If you are in the big data or data science or BI space, you might have heard about Apache Spark. A few of you might have also heard about Apache Drill, and a tiny bit of you might have actually worked with it. I discovered Apache Drill very recently. But since then, I’ve come to like what it has to offer. But the first thing that I wondered when I glanced over the capabilities of Apache Drill was, how is this different from Apache Spark? Can I use the two interchangeably? I did some research and found the answers. Here, I’m going to answer these questions for myself and maybe for you guys too.
It is very important to understand that there is a fundamental difference between the two, how they are implemented, and what they are capable of.
With Apache Drill, we write SQL queries to fetch data from a variety of sources, such as SQL databases, MongoDB, AWS S3, Apache Kafka, JSON files, and many more. But with Apache Spark, we write “SQL-Like” queries to fetch data from various data sources. The difference here is that Drill is an ANSI SQL:2003 query engine, with more powerful features than a traditional SQL query engine. Apache Spark, on the other hand, supports only a subset of SQL queries, and in a limited fashion. Spark is a generic computation engine, which has support for SQL like queries to get the data that it needs to run those computations on. Spark also has drivers for various storage services on which you want to run your queries.
The list of data sources that SparkSQL supports is also quite long, but not as long as that of Drill. People who have been working with BI tools for long enough find themselves at home with SQL queries. Bringing that knowledge with them over to Apache Drill will enable them to query data from data sources which might be new to them, such as NoSQL databases, Parquet files, S3 files, etc. Such people can run complex aggregation queries using Apache Drill; and most of the time, they get the results they need.

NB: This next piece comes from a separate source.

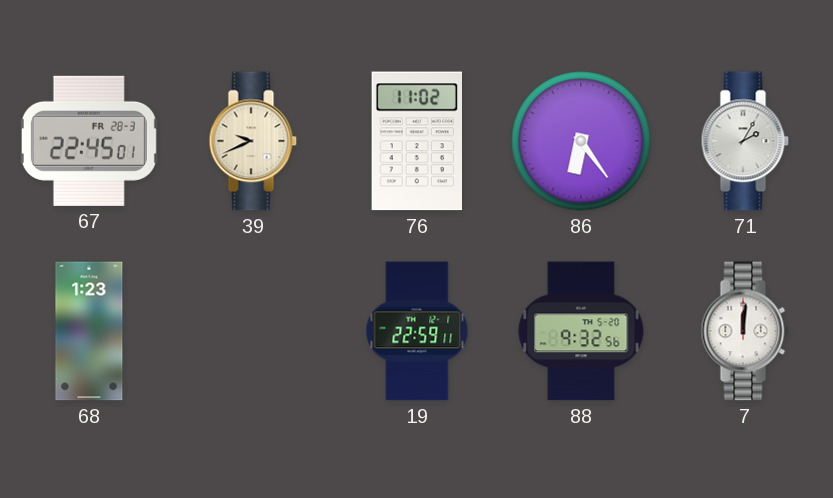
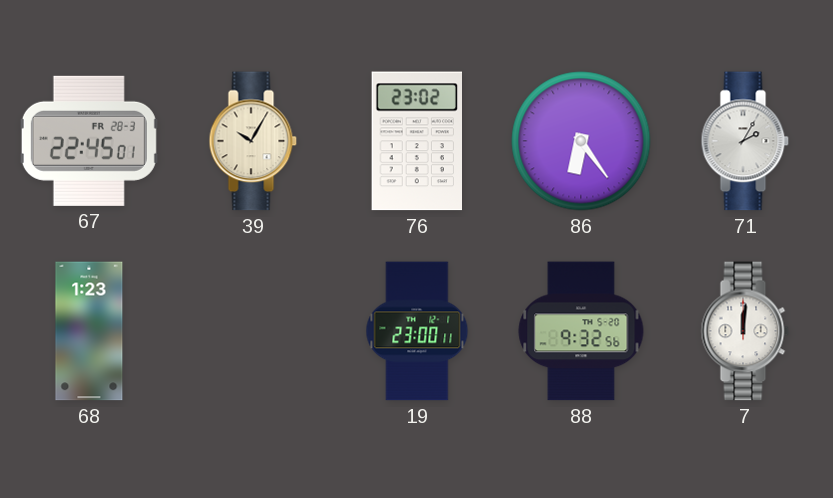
39: 9:41 -> 10:05
76: 11:02 -> 23:02
19: 22:59 -> 23:00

The same cannot be said about SparkSQL.
SparkSQL is ideal in cases where you to process data inside Spark, and you want to fetch data from external sources with some simple joins and where conditions. Once you get the data into your Spark Datasets, you can then apply your transformations and perform your actions.
The way these two tools handle the underlying data is quite different. Apache Drill is able to take complex queries which run on multiple data sources, and is able to push down those queries to native drivers of the concerned data sources. It maps the data internally to JSON formats, and it’s ability to work with JSON makes Drill much more flexible in a way compared to Spark.
Drill also extends the ANSI SQL queries with commands such as FLATTEN and KVGEN, which make it easier to handle simple and even complex JSON data. And since Drill works with JSON internally, it enables Drill to discover schema on the fly.
To conclude, if there’s a lot of Math, data transformation, and machine learning you want to do, better stick with Apache Spark. If that’s not the case and you only want to run some aggregation queries to analyse data, you can go with Apache Drill.
What’s interesting is, Drill supports JDBC driver, and Spark can use JDBC driver within SparkSQL to fetch data. So if you want fine control over what data you bring into Spark and want to run complex transformations on that data, you can use Drill within Spark to get the data into Spark. This combination should be enough for most applications.